Mark Twain's House
I've been meaning to post this picture of Mark Twain's House ever since I visited it last Spring in Hartford, Connecticut. It's well worth the visit, if only to check out the writing room — Twain's office, which takes up the bulk of the home's third floor, included a pool table, a writing desk, a typewriter, and two balconies for fresh air. The home's entire interior was designed by Tiffany, including the stencils of interleaved pipes and cigars on the writing room ceiling. Clemens both wrote and entertained writer friends in the room, and said of it, “There ought to be a room in this house to swear in. It's dangerous to repress an emotion like that.”

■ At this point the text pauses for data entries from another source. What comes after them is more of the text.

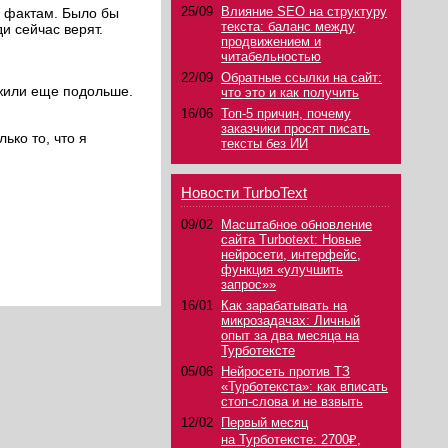
25/09
Влияние SEO на структуру
м фактам. Было бы
текста: баланс между
и сейчас верят.
продвижением и
читабельностью
22/09
Обратные ссылки на сайт:
ожили еще подольше.
что это и как получить
16/06
Топ-5 причин, почему
заказчики просят писать
ько то, что я
тексты без ИИ
Новости TurboText
09/02
Масштабное обновление
сайта Turbotext: Новые
нейросети, интерфейс,
функция «улучшить
запрос»»
16/01
Как зарабатывать на
микрозадачах: Личный
опыт за два месяца на
Турботексте
05/06
Нейросеть против ТЗ
«Турботекста»: как вписать
стоп-слова и не взвыть
12/02
Первый месяц
на Турботексте: 2700₽,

While in Hartford, I'd also recommend a visit to the Wadsworth Atheneum, the oldest public art museum in the country. It's kind of like a mini-Louvre, with an exquisite collection of masterpieces from many different periods.
At the start of the summer, I also visited the Robert Frost Farm in Concord, New Hampshire. Although Frost is not necessarily one of my favorite poets, it's probably the best “dead author site” I've visited — there's a nature trail on the grounds that includes site-specific placements of Frost poems on wooden plaques (i.e. “The Road Not Taken” can be read at a point on the trail where the path diverges). The day my parents and I were there, the house was closed and there was no one else around. It was an idyllic and contemplative walk in the woods, which seemed appropriate.